Takfirism means that you judge if other Muslims are Muslims or not. For a normal Muslim, everybody who believes that there is no God except God and that Mohammed is the prophet of God, is a Muslim.
He might be a bad Muslim and he might go to Hell, but as long as he believes that, he’s a Muslim.
Somebody who does Takfir – this is somebody who judges other people’s “Muslimness”.
The idea is that there is only a very small group of real Muslims, and all the others are not [real Muslims].
He started quite early with this Takfirism and this Takfirism is also one of the ideological bases of later jihadism because this gives you the right to select the true Muslims from the hypocrites.
He's described as a radical preacher and is accused of recruiting young people to fight for the group known as Islamic State, how is he alleged to have done that?
He’s mainly an ideologist. His preachings were intended to radicalise young people into the ideology of jihadism.
He did hesitate in deciding if he wanted to do propaganda for the Islamic State or Al Qaeda, so when the split between Islamic State and Al Qaeda happened in 2013, he didn’t clearly position himself on one of the two sides.

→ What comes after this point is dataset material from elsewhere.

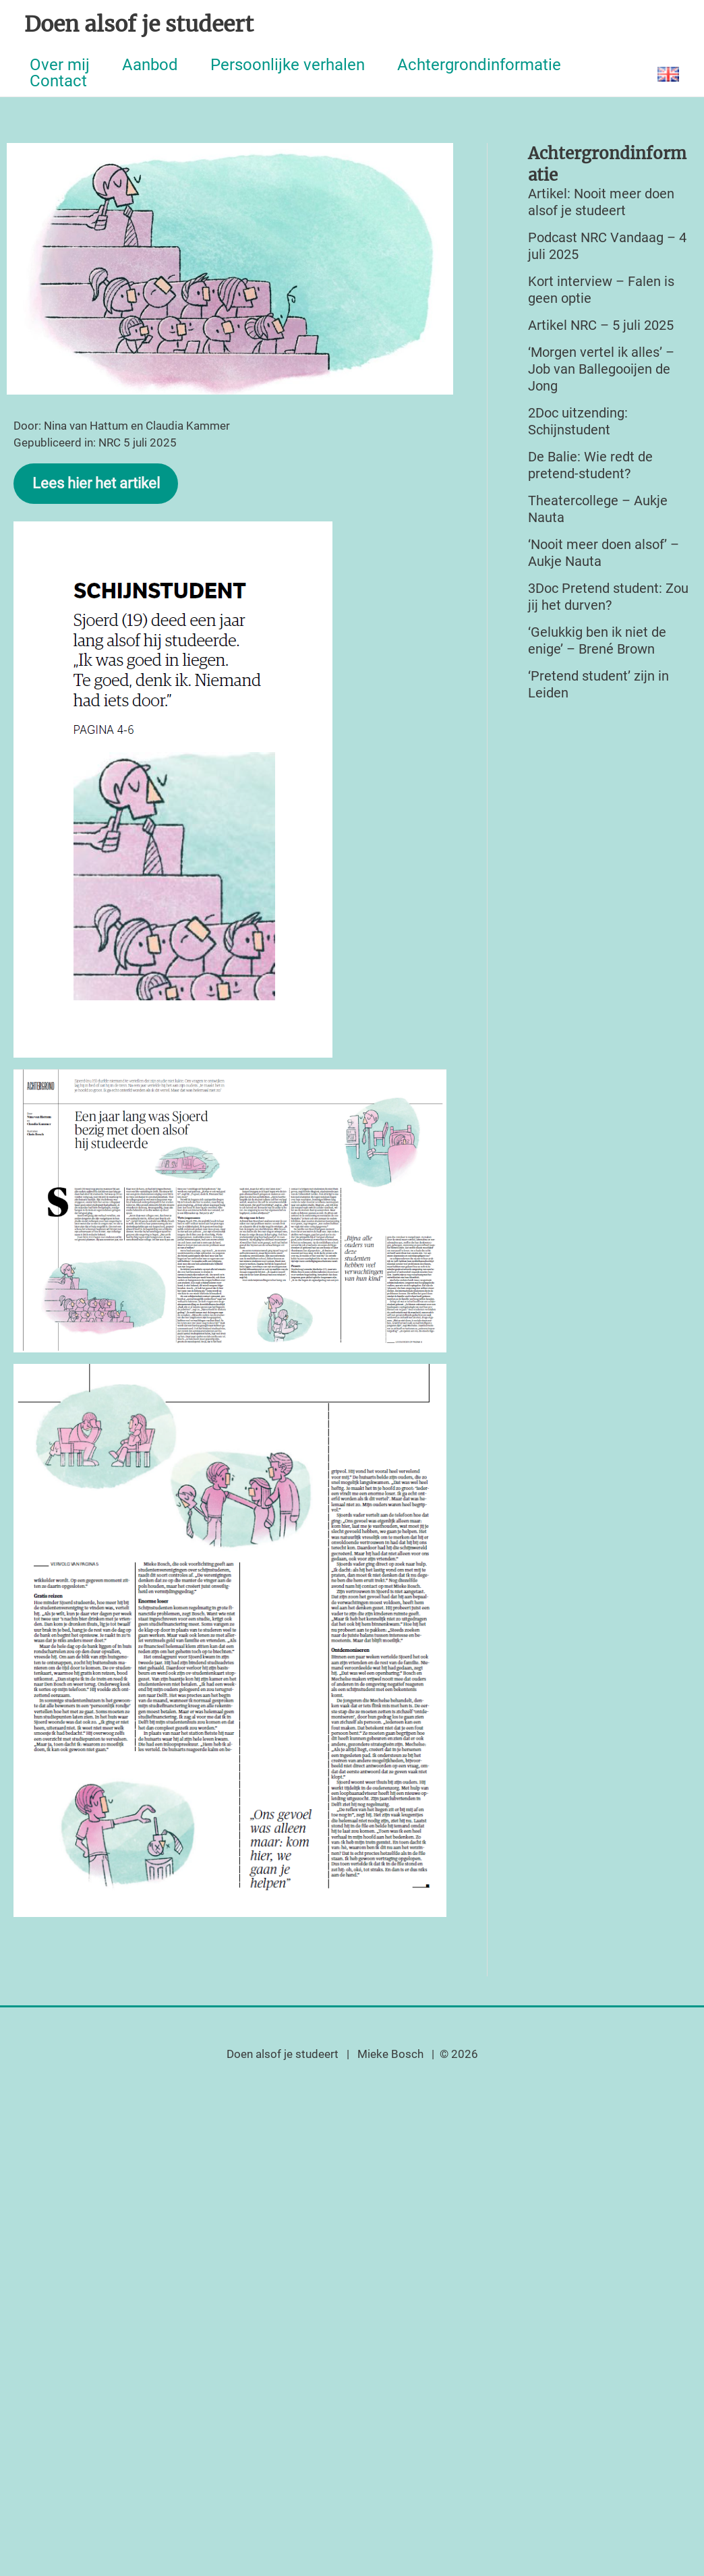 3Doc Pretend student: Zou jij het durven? (608, 596)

But he was one of the most important people who agitated for the ideology of jihadism, and many of the young people who went to Syria to fight, either with Jabhat al Nusra or Al Qaeda or with the so-called Islamic State, many of these people at least once went through the classes of Ebu Tejma, as he called himself.
Even this name, Ebu Tejma, is a reference to one of the most important ideologists for the jihadists.

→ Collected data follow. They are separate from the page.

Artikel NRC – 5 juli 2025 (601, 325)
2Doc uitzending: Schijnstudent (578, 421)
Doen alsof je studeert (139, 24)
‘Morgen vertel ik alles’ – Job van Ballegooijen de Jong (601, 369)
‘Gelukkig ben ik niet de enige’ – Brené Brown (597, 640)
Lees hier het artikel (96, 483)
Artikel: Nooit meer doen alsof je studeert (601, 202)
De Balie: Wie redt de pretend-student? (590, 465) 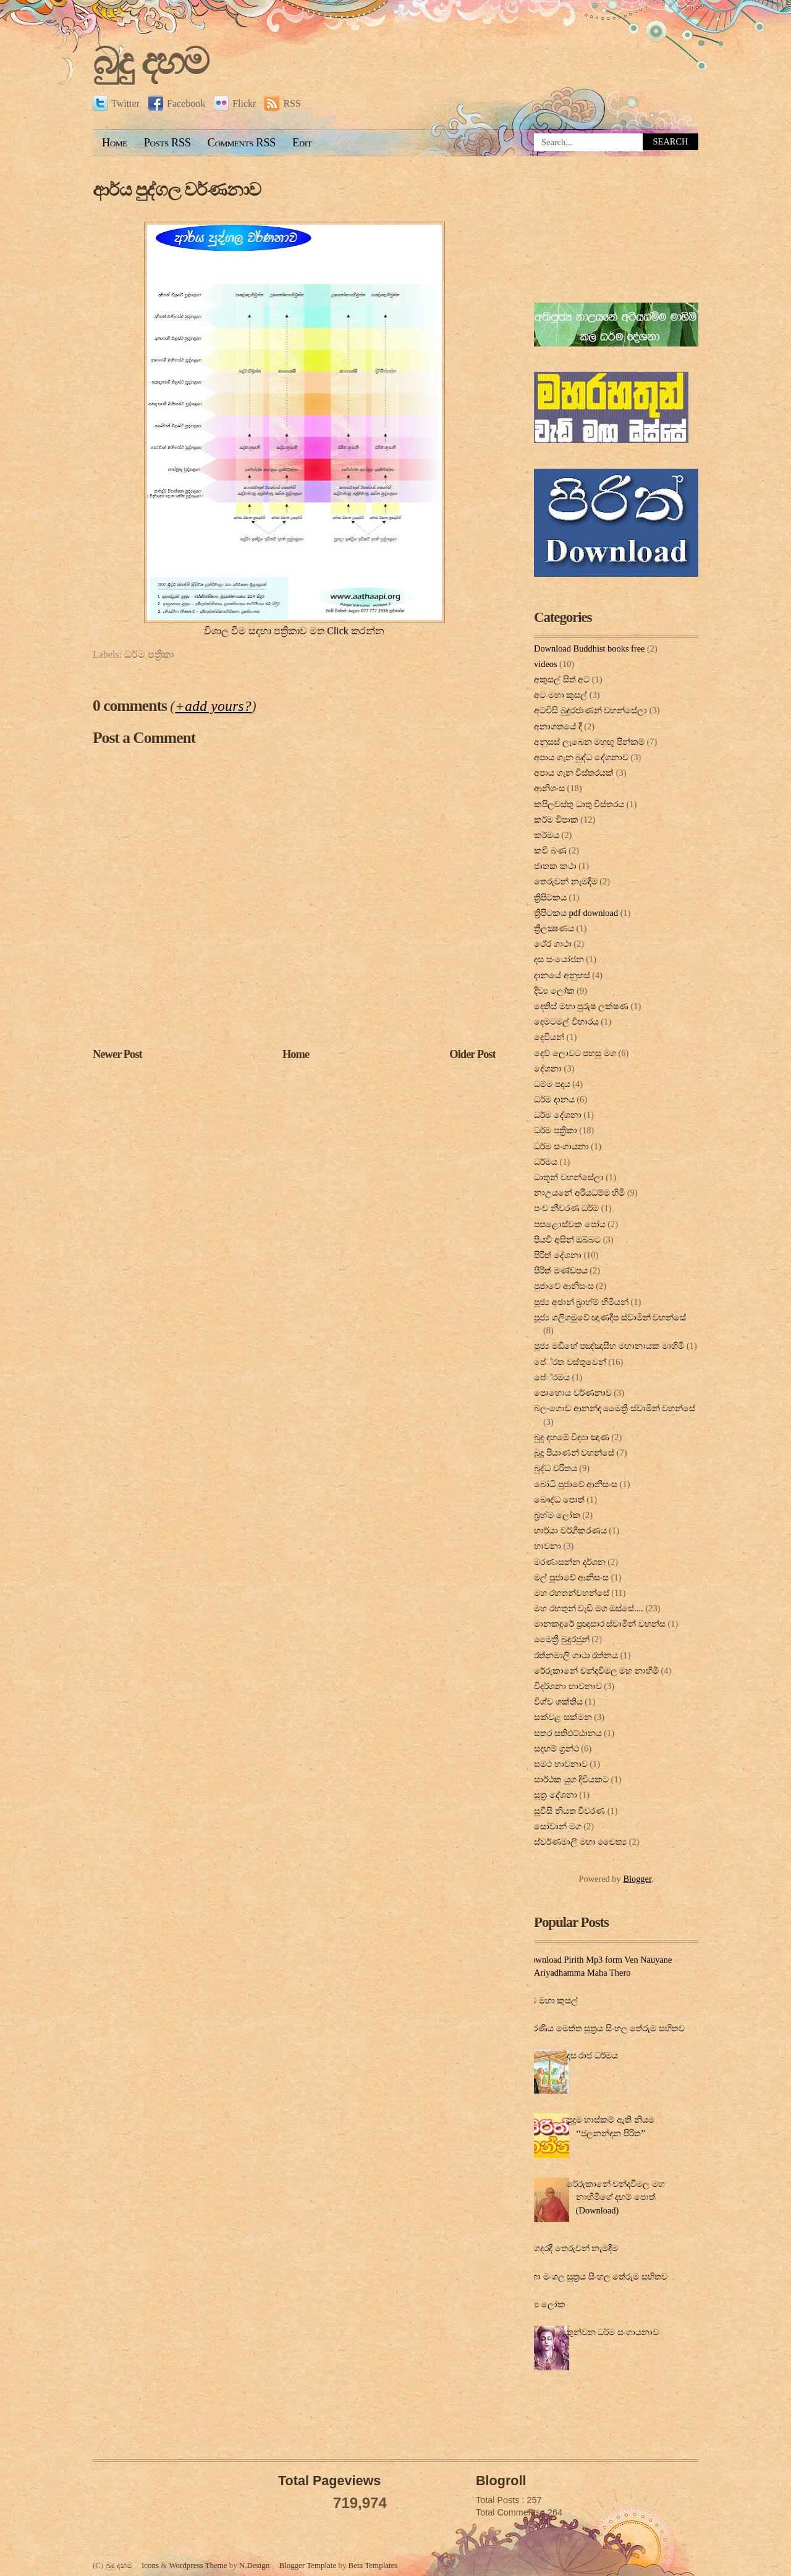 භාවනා (547, 1546)
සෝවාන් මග (558, 1826)
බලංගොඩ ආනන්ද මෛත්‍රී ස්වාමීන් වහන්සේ (614, 1408)
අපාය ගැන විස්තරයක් (574, 773)
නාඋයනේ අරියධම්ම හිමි (579, 1193)
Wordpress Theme (198, 2565)
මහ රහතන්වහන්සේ (571, 1593)
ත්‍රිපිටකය (550, 897)
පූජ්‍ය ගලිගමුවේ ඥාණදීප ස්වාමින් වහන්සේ (610, 1317)
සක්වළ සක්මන (563, 1717)
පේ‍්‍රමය (552, 1377)
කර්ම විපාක (556, 819)
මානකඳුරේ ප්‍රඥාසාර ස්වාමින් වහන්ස (600, 1624)
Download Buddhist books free (589, 648)
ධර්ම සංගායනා (561, 1146)
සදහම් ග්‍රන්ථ (556, 1748)
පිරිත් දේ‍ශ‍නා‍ (558, 1255)
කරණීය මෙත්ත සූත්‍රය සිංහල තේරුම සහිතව (605, 2028)
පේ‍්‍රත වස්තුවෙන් (570, 1362)
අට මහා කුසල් (560, 695)
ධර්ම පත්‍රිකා (149, 654)
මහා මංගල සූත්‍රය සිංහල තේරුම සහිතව (596, 2276)
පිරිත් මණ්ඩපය (561, 1270)
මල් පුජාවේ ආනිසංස (571, 1577)
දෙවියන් (549, 1037)
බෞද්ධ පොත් (559, 1499)
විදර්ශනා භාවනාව (568, 1686)
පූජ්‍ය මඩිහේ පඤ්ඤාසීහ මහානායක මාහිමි (609, 1346)
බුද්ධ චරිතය (555, 1468)
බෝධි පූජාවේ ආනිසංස (575, 1484)
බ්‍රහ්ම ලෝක (557, 1515)
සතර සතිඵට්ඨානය (568, 1733)
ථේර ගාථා (553, 944)
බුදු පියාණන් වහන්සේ (574, 1453)
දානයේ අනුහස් (562, 975)
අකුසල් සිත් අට (562, 679)
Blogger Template (307, 2565)
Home (114, 142)
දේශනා (548, 1068)
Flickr (235, 103)
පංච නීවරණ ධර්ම (566, 1208)
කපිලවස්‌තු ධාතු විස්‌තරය (579, 804)
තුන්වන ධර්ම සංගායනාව (613, 2332)
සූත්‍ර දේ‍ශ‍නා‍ (555, 1795)
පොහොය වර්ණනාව (573, 1393)
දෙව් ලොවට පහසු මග (575, 1053)
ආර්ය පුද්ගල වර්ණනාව (177, 189)
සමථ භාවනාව (561, 1764)
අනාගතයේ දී (558, 726)
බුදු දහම (150, 61)
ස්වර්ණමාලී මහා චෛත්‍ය (580, 1842)
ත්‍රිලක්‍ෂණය (554, 928)
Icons (150, 2565)
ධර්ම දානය (554, 1099)
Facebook (176, 103)
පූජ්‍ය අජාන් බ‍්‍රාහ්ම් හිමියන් (581, 1302)
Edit (301, 142)
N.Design (254, 2565)
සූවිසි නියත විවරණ (569, 1811)
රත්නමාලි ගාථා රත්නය (576, 1655)
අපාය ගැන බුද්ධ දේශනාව (581, 757)
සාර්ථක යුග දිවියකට (571, 1779)
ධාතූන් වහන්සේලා (569, 1177)
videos (545, 664)
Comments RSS (242, 142)
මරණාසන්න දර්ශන (570, 1562)
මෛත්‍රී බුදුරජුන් (562, 1639)
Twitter (116, 103)
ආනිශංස (549, 788)
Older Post (472, 1054)
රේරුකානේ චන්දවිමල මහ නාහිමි (596, 1671)
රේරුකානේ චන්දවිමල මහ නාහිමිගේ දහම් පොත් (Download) (616, 2197)
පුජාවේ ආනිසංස (564, 1286)
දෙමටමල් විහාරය (566, 1021)
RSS (282, 103)
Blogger (637, 1879)
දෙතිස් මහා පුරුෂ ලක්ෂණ (581, 1006)
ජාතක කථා (555, 866)
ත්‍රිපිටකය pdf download (576, 913)
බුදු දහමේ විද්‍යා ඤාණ (571, 1437)
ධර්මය (545, 1162)
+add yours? (213, 706)
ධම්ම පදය (552, 1084)
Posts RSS (167, 142)
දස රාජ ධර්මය (592, 2055)
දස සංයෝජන (559, 959)
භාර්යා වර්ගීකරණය (570, 1530)
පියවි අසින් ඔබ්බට (567, 1239)
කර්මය (546, 835)
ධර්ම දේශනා (558, 1115)
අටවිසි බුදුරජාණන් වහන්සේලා (590, 710)
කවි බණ (550, 850)
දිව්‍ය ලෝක (554, 991)
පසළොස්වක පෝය (570, 1224)
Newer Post (117, 1054)
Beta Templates (373, 2565)
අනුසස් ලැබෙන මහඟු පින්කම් (589, 742)
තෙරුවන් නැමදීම (566, 881)
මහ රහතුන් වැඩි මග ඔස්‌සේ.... (588, 1608)
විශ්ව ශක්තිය (558, 1701)
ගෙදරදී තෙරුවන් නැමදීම (573, 2248)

It’s a reference to the teacher Ibn Taymiyya who started takfirism and who published a lot of fatwas concerning jihad and who is a true Muslim and who is not and so on.
Of course in a completely different context Ibn Taymiyya is a very important reference for contemporary jihadist groups, and [the name] Ebu Tejma is sort of a reference to this medieval Islamic scholar.

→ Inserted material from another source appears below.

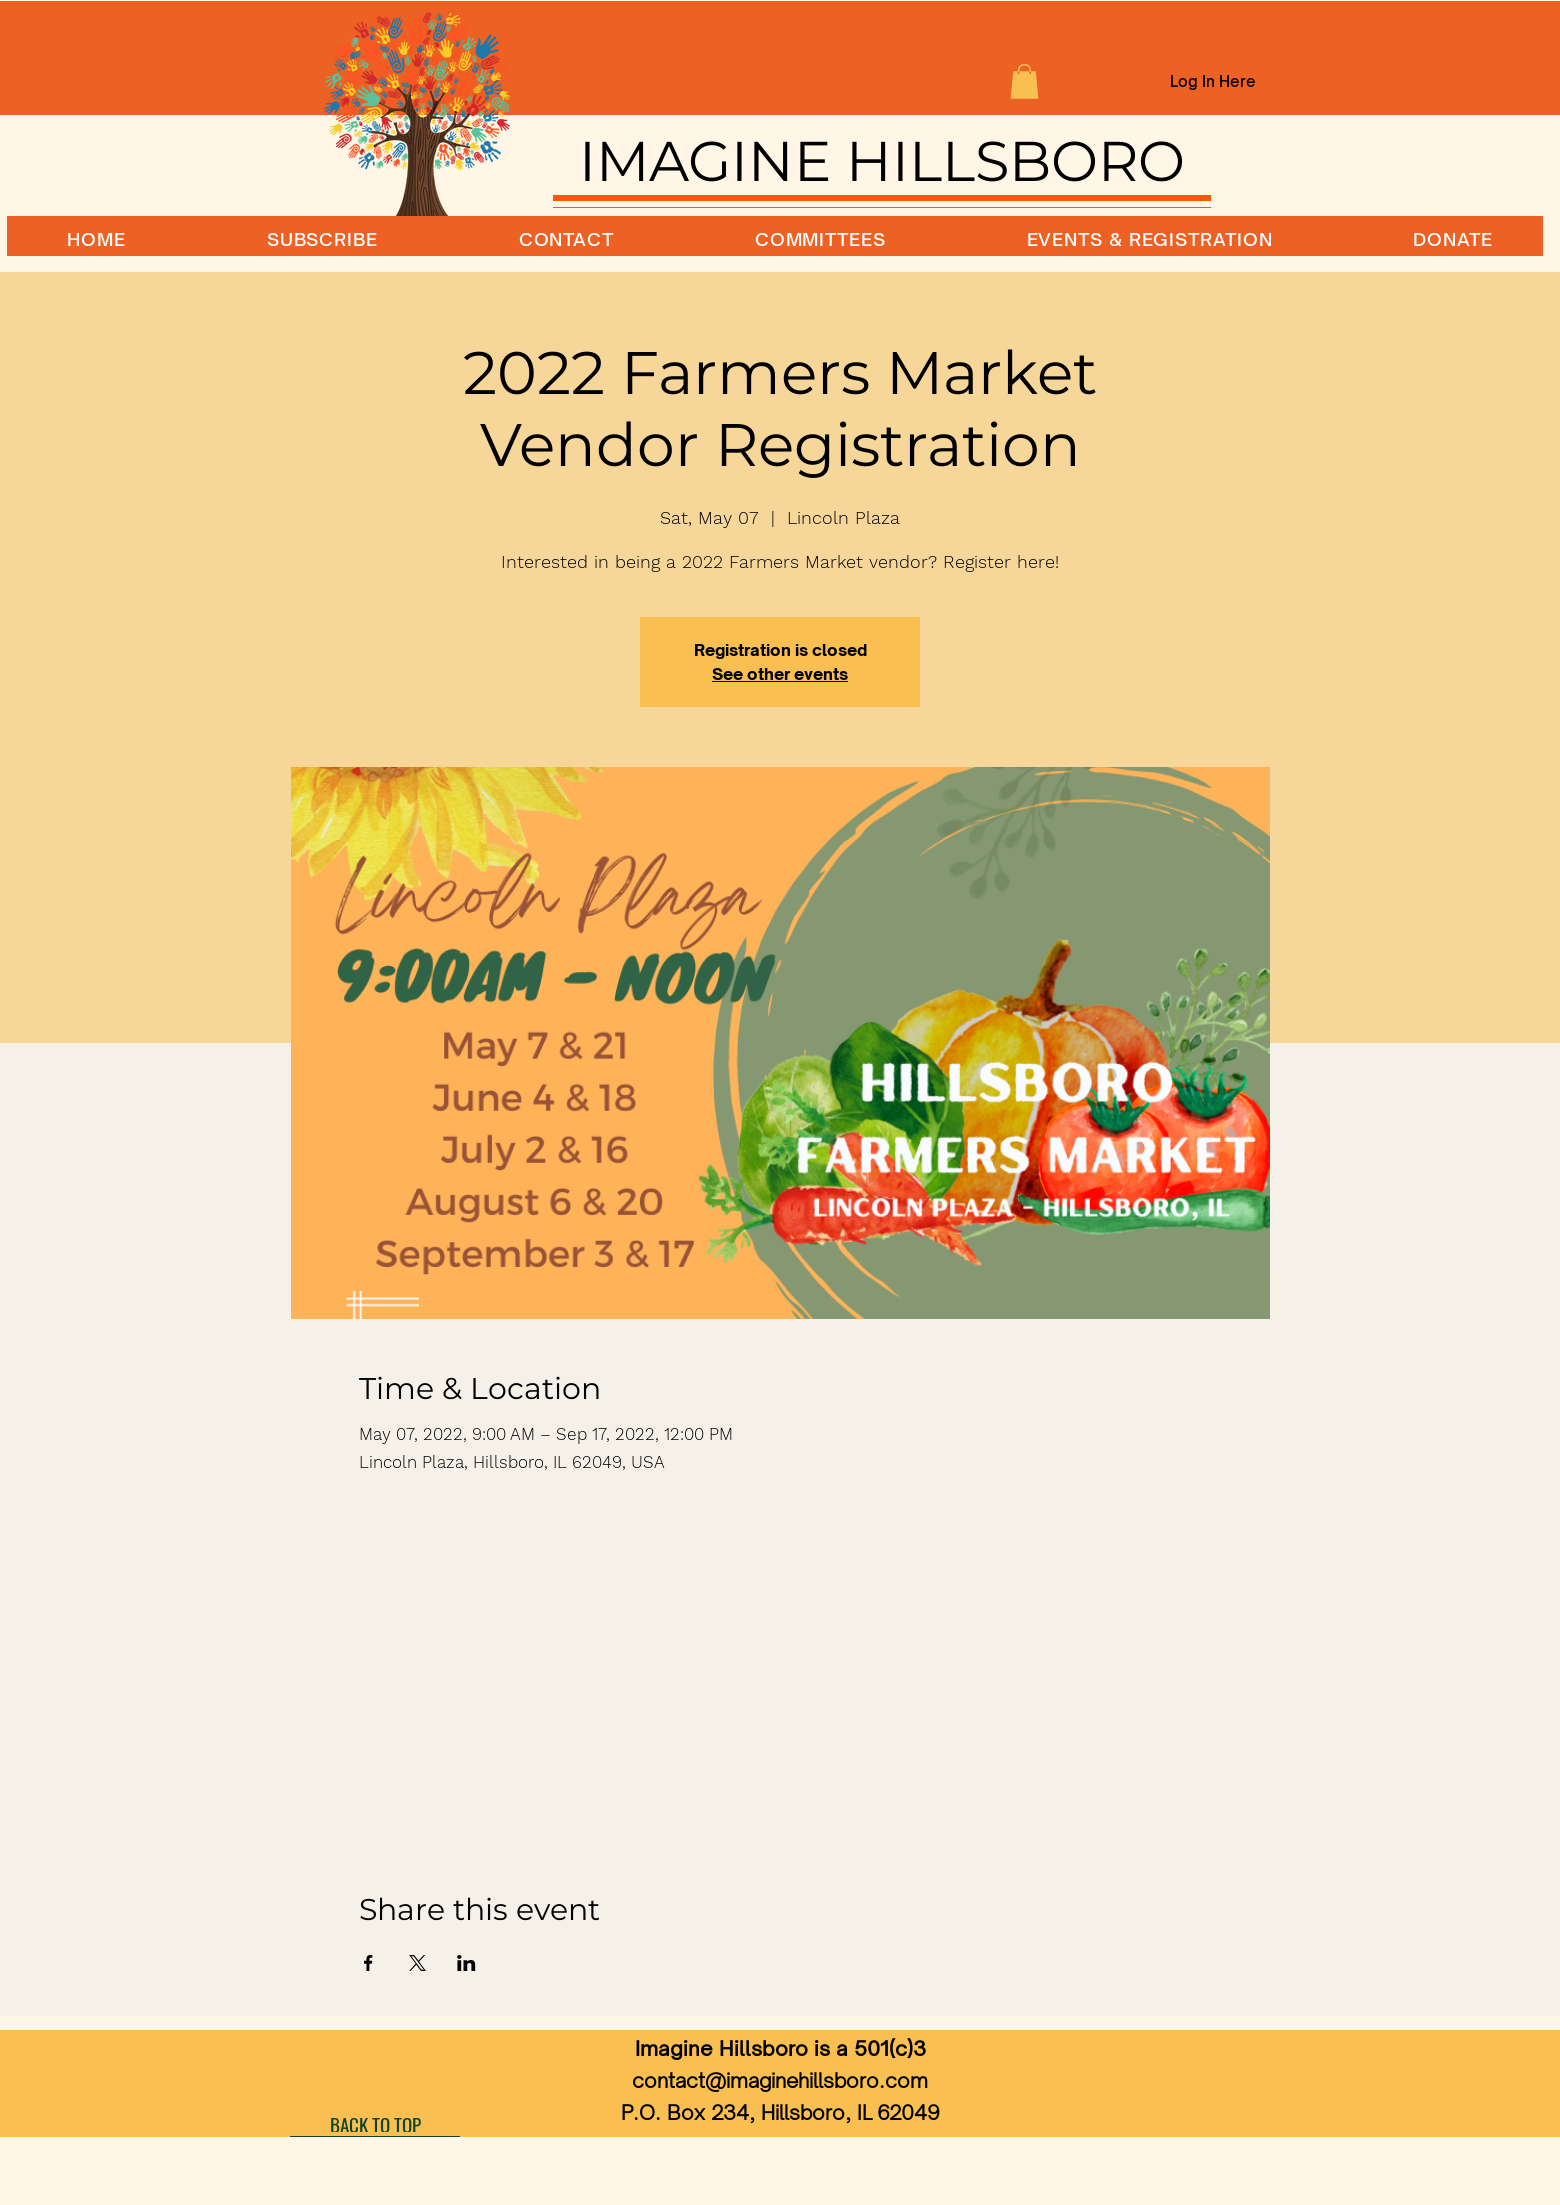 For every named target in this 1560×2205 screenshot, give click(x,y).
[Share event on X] (417, 1963)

Can I ask how you know all this?
Well, I have followed what he’s doing for some years now. He made a lot of propaganda videos, I also work with radicalised youths and some of them went through the classes of Ebu Tejma.
Do you think radicalisation presents a threat inside Austria?
Potentially yes. As you know, some of these groups started to attack in Europe, in France and Belgium.
However, until now nothing like that happened in Austria., but of course there’s no guarantee that one of these groups or one of these people – sometimes it’s just two or three supporters of such jihadi groups who start to plan an attack in Europe – so there is of course no guarantee that this can’t happen in Austria as well.
You were talking about the fact that you work with radicalised young people – is there fertile ground for recruits for someone like Ebu Tejma?
Yes – they [the recruiters] were successful, not with a mass of people but there are young people who are alienated from this society – for different reasons: the biographies of these young people are very different – but they are searching for ideology, for meaning and these are people who give them what they are searching for.
There are people with different backgrounds, who are attracted by this jihadist ideology.
Many of the jihadists who went to Syria have a Chechen or Bosniak background, so many of them have a family background that is somehow linked also to traumatic experiences during civil war situations at a time when the present jihadists were in their early childhood.
But there are also people without any migration background, people from even non-Muslim families who are attracted by this jihadi ideology. It is a growing, but still relatively small group.